Latina “riconosce” lo stato di Palestina: Bellini ambasciatore a Gaza; Coletta in Cisgiordania; la Campagna plenipotenziario a Gerusalemme

Latina “riconosce” lo stato di Palestina: Bellini ambasciatore a Gaza; Coletta in Cisgiordania; la Campagna plenipotenziario a Gerusalemme

28 Maggio 2025 1 Di Lidano Grassucci

E’ l’alba, il sole su Latina, terra redenta baciata da Dio, fa ancora cenni. Io dormo. MI arriva una telefonata che mi sveglia, il numero non lo capisco tra il sonno e la veglia (poi capirò). Rispondo e… mi rendo conto che sto dentro la Stora: a chiamarmi è Benjamin Netanyahu. Sì, avete capito bene il primo ministro israeliano, la sua voce è di grande preoccupazione, lo sento provatissimo. Quasi mi viene da consolarlo. Mi diceLidano, tu che hai abbracciato la nostra Fede non avendo alcuna Fede, solo tu puoi salvarci”. 

Ohi, ohi ma qui non sto dentro la storia e da sezzese che sono dò del tu al primo ministro: “su, su che risolviamo, ma che è successo?”.

Sento che Benjamin non è solo, sento che sta nel gabinetto di guerra e lui mi spiega: “abbiamo accettato che la Spagna abbia riconosciuto lo stato di Palestina, non nascondo che è stata dura, ma che Latina, il Comune di Latina, riconosca la Palestina per noi è un colpo durissimo, qui qualcuno pensa di arrendersi, è troppo non reggiamo la forza morale di Latina (La città che il fondatore è quello delle leggi razziali, che mi pare sia ancora cittadino onorario) che riconosce la Palestina”

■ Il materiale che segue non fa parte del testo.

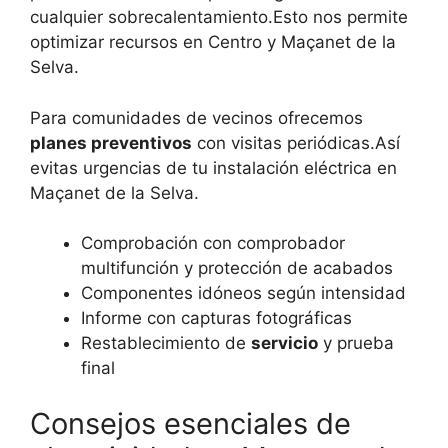
cualquier sobrecalentamiento.Esto nos permite
optimizar recursos en Centro y Maçanet de la
Selva.
Para comunidades de vecinos ofrecemos
planes preventivos
con visitas periódicas.Así
evitas urgencias de tu instalación eléctrica en
Maçanet de la Selva.
Comprobación con comprobador
multifunción y protección de acabados
Componentes idóneos según intensidad
Informe con capturas fotográficas
Restablecimiento de
servicio
y prueba
final
Consejos esenciales de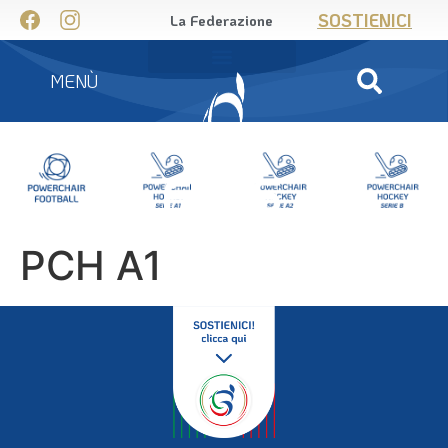
SOSTIENICI
La Federazione
MENÙ
PCH A1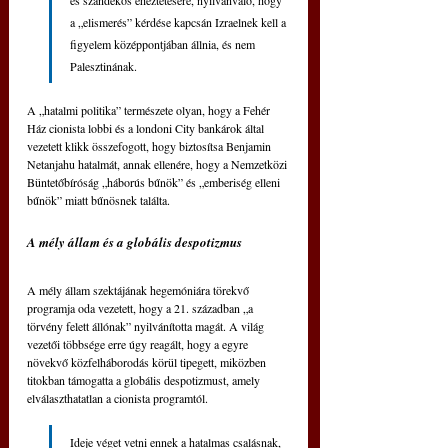
és szándékos éheztetésére, nyilvánvaló, hogy 
a „elismerés” kérdése kapcsán Izraelnek kell a 
figyelem középpontjában állnia, és nem 
Palesztinának.
A „hatalmi politika” természete olyan, hogy a Fehér 
Ház cionista lobbi és a londoni City bankárok által 
vezetett klikk összefogott, hogy biztosítsa Benjamin 
Netanjahu hatalmát, annak ellenére, hogy a Nemzetközi 
Büntetőbíróság „háborús bűnök” és „emberiség elleni 
bűnök” miatt bűnösnek találta.
A mély állam és a globális despotizmus
A mély állam szektájának hegemóniára törekvő 
programja oda vezetett, hogy a 21. században „a 
törvény felett állónak” nyilvánította magát. A világ 
vezetői többsége erre úgy reagált, hogy a egyre 
növekvő közfelháborodás körül tipegett, miközben 
titokban támogatta a globális despotizmust, amely 
elválaszthatatlan a cionista programtól.
Ideje véget vetni ennek a hatalmas csalásnak, 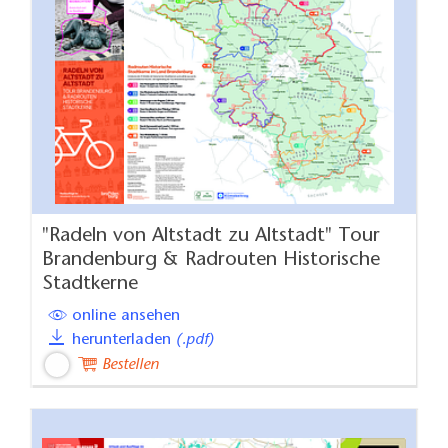
"Radeln von Altstadt zu Altstadt" Tour
Brandenburg & Radrouten Historische
Stadtkerne
online ansehen
herunterladen
(.pdf)
Bestellen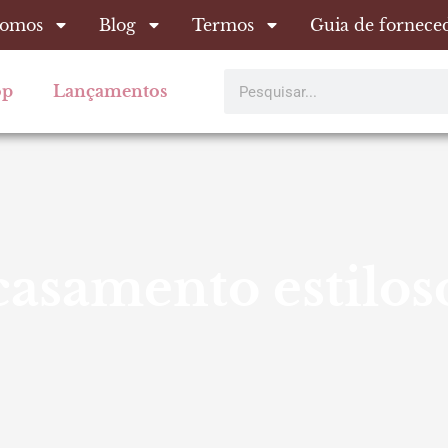
omos
Blog
Termos
Guia de fornece
Pesquisar
op
Lançamentos
casamento estilos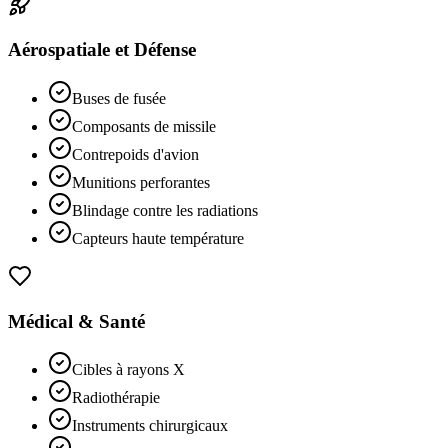
Aérospatiale et Défense
Buses de fusée
Composants de missile
Contrepoids d'avion
Munitions perforantes
Blindage contre les radiations
Capteurs haute température
Médical & Santé
Cibles à rayons X
Radiothérapie
Instruments chirurgicaux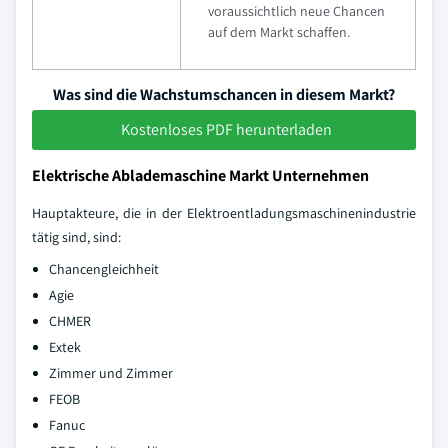
voraussichtlich neue Chancen
auf dem Markt schaffen.
Was sind die Wachstumschancen in diesem Markt?
Kostenloses PDF herunterladen
Elektrische Ablademaschine Markt Unternehmen
Hauptakteure, die in der Elektroentladungsmaschinenindustrie
tätig sind, sind:
Chancengleichheit
Agie
CHMER
Extek
Zimmer und Zimmer
FEOB
Fanuc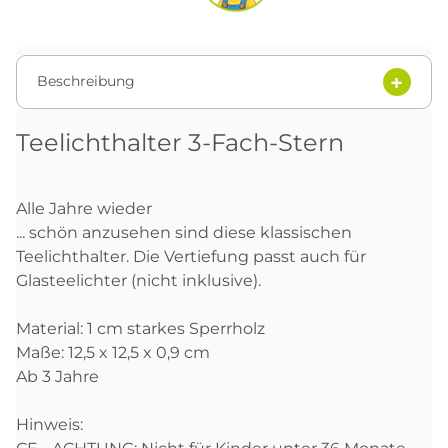
Beschreibung
Teelichthalter 3-Fach-Stern
Alle Jahre wieder
... schön anzusehen sind diese klassischen
Teelichthalter. Die Vertiefung passt auch für
Glasteelichter (nicht inklusive).
Material: 1 cm starkes Sperrholz
Maße: 12,5 x 12,5 x 0,9 cm
Ab 3 Jahre
Hinweis: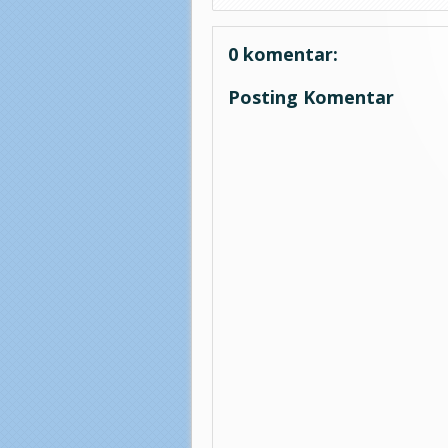
0 komentar:
Posting Komentar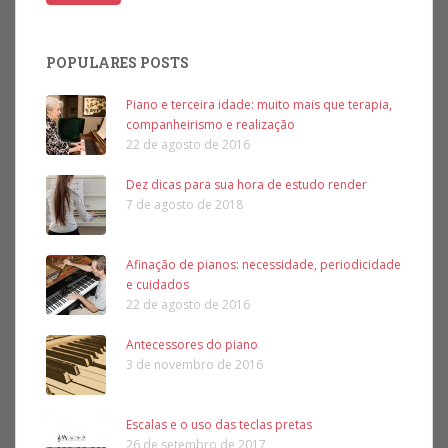
POPULARES POSTS
Piano e terceira idade: muito mais que terapia,
companheirismo e realização
22 de agosto de 2016
Dez dicas para sua hora de estudo render
7 de agosto de 2018
Afinação de pianos: necessidade, periodicidade
e cuidados
22 de agosto de 2016
Antecessores do piano
3 de novembro de 2016
Escalas e o uso das teclas pretas
26 de setembro de 2017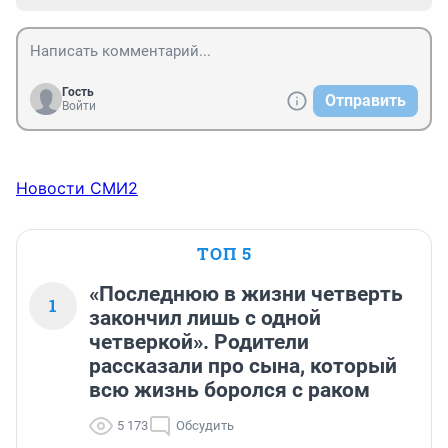
Гость
Отправить
Войти
Новости СМИ2
ТОП 5
«Последнюю в жизни четверть
1
закончил лишь с одной
четверкой». Родители
рассказали про сына, который
всю жизнь боролся с раком
5 173
Обсудить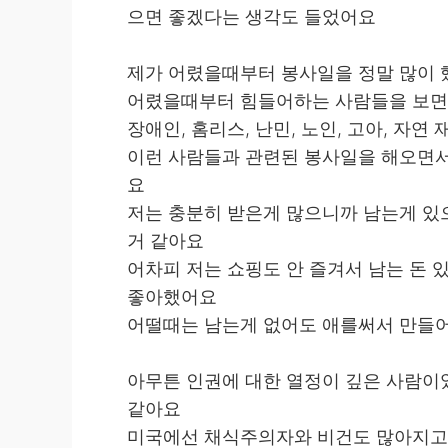
으면 좋겠다는 생각도 들었어요
제가 어렸을때부터 봉사일을 정말 많이
어렸을때부터 힘들어하는 사람들을 보면
장애인, 홈리스, 난민, 노인, 고아, 자연
이런 사람들과 관련된 봉사일을 해오면서
요
저는 충분히 받은게 많으니까 남는게 있으
거 같아요
어차피 저는 쇼핑도 안 즐겨서 남는 돈 
좋아했어요
어떨때는 남는게 없어도 애를써서 만들
아무튼 인권에 대한 열정이 깊은 사람이
같아요
미국에선 채식주의자와 비건도 많아지고 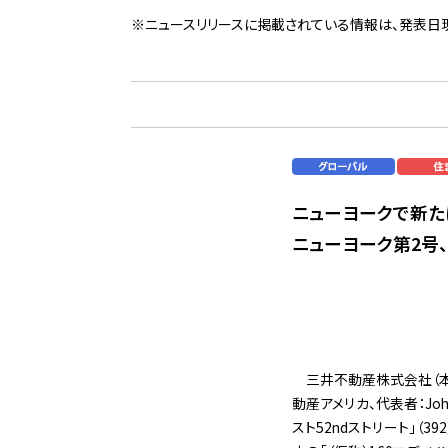
※ニュースリリースに掲載されている情報は、発表日
ニューヨークで新た
ニューヨーク第2号
三井不動産株式会社（本社：東
動産アメリカ、代表者：Joh
スト52ndストリート」（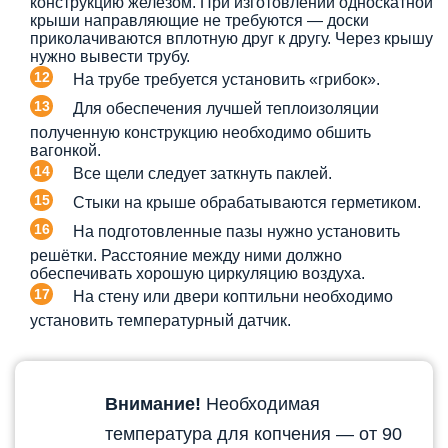
конструкцию железом. При изготовлении односкатной
крыши направляющие не требуются — доски
приколачиваются вплотную друг к другу. Через крышу
нужно вывести трубу.
На трубе требуется установить «грибок».
Для обеспечения лучшей теплоизоляции
полученную конструкцию необходимо обшить
вагонкой.
Все щели следует заткнуть паклей.
Стыки на крыше обрабатываются герметиком.
На подготовленные пазы нужно установить
решётки. Расстояние между ними должно
обеспечивать хорошую циркуляцию воздуха.
На стену или двери коптильни необходимо
установить температурный датчик.
Внимание!
Необходимая
температура для копчения — от 90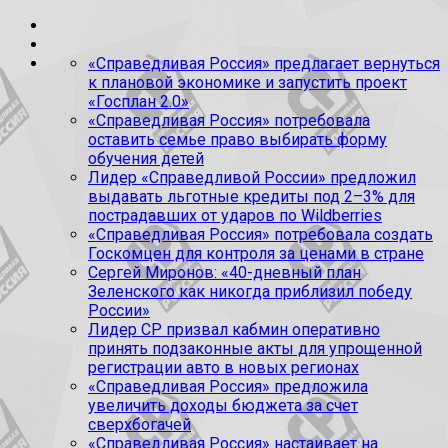
«Справедливая Россия» предлагает вернуться
к плановой экономике и запустить проект
«Госплан 2.0»
«Справедливая Россия» потребовала
оставить семье право выбирать форму
обучения детей
Лидер «Справедливой России» предложил
выдавать льготные кредиты под 2–3% для
пострадавших от ударов по Wildberries
«Справедливая Россия» потребовала создать
Госкомцен для контроля за ценами в стране
Сергей Миронов: «40-дневный план
Зеленского как никогда приблизил победу
России»
Лидер СР призвал кабмин оперативно
принять подзаконные акты для упрощенной
регистрации авто в новых регионах
«Справедливая Россия» предложила
увеличить доходы бюджета за счет
сверхбогачей
«Справедливая Россия» настаивает на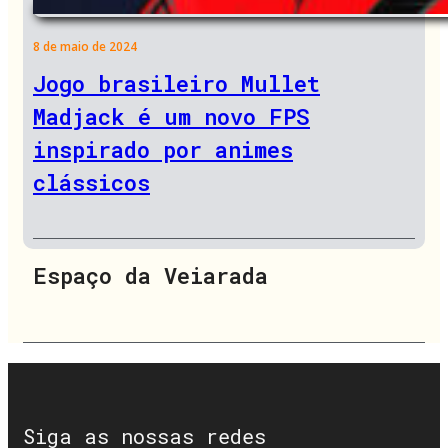
8 de maio de 2024
Jogo brasileiro Mullet
Madjack é um novo FPS
inspirado por animes
clássicos
Espaço da Veiarada
Siga as nossas redes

Rimando: Ma che dici Benjamin. 

Lui risponde “la verità, le opposizioni in consiglio comunale, tutte unite,  hanno presentato una mozione  per il riconoscimento comunale dello stato di Palestina e dopo questo gesto di portata storica, anche l’Onu tutta vuole la Palestina nel suo consiglio di sicurezza”.

Poi mi sorge anche un problema pratico, ma chi ci mandiamo come ambasciatore a Gaza?

Filmino Cicletta (alias Dario Bellini? ) e in Cisgiordania ci mandiamo direttamente Coletta? Poi riconosciamo Gaza con Hamas o la Cisgiordania con Abu Mazen? Spero che nella mozione si affronti anche il nodo di Gerusalemme, sono due mila anni che non lo risolvono ora che tocca a Latina. Qui faremo presto, veloce: la annetteremo come abbiamo fatto con Borgo Faiti da Sezze nel ’32, con Borgo San Michele da Cisterna. Gerusaleme si chiamerà Gerusalemme di Latina e la consigliera Valeria Campagna assumerà la carica di plenipotenziario di questa città.

Ecco così si fa politica, certo in Comune si dovrebbero occupare di strade ma quando la Storia chiama.

Come è finita la telefonata con  Benjamin Netanyahu? Gli ho suggerito di rimettere la pace nelle mani della opposizione di Latina, quando davanti hai tanto coraggio, tanta determinazione, tanta sensibilità, non puoi che alzare bandiera bianca. Però l’ho rassicurato dal punto di vista militare: le guardie comunali di Latina non sbarcheranno a Gaza e non bombarderanno Tel Aviv come in un primo momento previsto.

Poi ci penso e mi sorge un dubbio: ma che questa iniziativa sia nata come risposta alla mozione di Cesare Bruni che voleva intitolare una strada all‘eccidio di Roccagorga? Dice se lui richiama un eccidio, noi na guerra e cosi valiamo di più.

Sta di fatto che ora tra i diplomatici di tutto il mondo non si parla di altro, il Qatar avrebbe preso contatti con Nazzareno Ranaldi per avere lo status di cui gode la Q3 per se stesso. E pure Putin chiede la mediazione di Maria Grazia Ciolfi per l’Ucraina

E Trump si arrende: rispetto a questo i dazi sono niente.

E come direbbe zio Titta: mena mo

Naturalmente sono di parte e “una risata vi seppellirà”

 

PS: ma quando fate le cose ma ci pensate alla grandezza del mondo e alla nostra piccolezza?